Le samedi matin 10 juin, les obsèques solennelles ont eu lieu dans le stade municipal de Ouagadougou, qui avait de la peine à contenir toute la foule. Plus d'une vingtaine d'évêques, d'archevêques du Burkina, d'Afrique et d'Europe, le P. Eugenio Baïcacoa représentant le Supérieur général des Pères Blancs, et plus de 200 prêtres ont célébré la Messe. Le Président du Burkina Faso et les Corps constitués ont tenu à rendre un dernier hommage à l'illustre disparu.

L'Église-Famille du Burkina a voulu organiser un vrai kuure (cérémonie traditionnelle de funérailles chez les Mossi), alliant foi chrétienne et identité culturelle noire et burkinabé, digne du Cardinal Zoungrana qui fut un des initiateurs de l'inculturation de la foi chrétienne.

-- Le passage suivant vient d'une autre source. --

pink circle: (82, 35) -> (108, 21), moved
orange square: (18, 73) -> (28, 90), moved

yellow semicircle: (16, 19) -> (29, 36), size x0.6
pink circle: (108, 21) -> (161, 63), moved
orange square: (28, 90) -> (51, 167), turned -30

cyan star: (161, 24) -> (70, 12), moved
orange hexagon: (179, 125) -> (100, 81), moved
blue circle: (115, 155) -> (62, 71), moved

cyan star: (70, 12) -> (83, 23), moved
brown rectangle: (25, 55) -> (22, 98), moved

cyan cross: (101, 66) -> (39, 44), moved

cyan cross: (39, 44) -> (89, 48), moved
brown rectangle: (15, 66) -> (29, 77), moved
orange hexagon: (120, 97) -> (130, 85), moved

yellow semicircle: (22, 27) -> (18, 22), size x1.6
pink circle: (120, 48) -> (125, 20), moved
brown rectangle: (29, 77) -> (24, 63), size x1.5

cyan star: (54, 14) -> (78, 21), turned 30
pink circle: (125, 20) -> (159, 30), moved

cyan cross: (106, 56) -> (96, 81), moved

Pendant la procession d'offrandes, en plus du pain et du vin, une femme a porté le kupéogo du Cardinal. Le kupéogo chrétien, qui devait contenir quelque chose pour sa route vers Dieu, était composé de son bréviaire, de son calice, de son rosaire de Père Blanc et de ses armoiries. Le Cortège était composé des membres de sa famille tenant un cierge et des gerbes de fleurs. Dans la tradition africaine, et moaga en particulier, quand un patriarche venait à mourir, on sortait tous ses attributs qu'on mettait dans un panier (péogo).

C'est également dans cette perspective culturelle qu'après les honneurs traditionnels, la chorale Naaba Sanam fit danser laïcs, prêtres et évêques autour du cercueil : des pas de danse (Warba) bien esquissés sous les kili li li des femmes et les salves des mousquets. Du stade municipal, le cercueil, posé sur un véhicule militaire, fut conduit, avec tous les honneurs, à travers les rues de la capitale jusqu'à la cathédrale où il repose désormais, à côté de Mgr Thévenoud, premier évêque de Ouagadougou, et du P. Templier, premier curé de la cathédrale.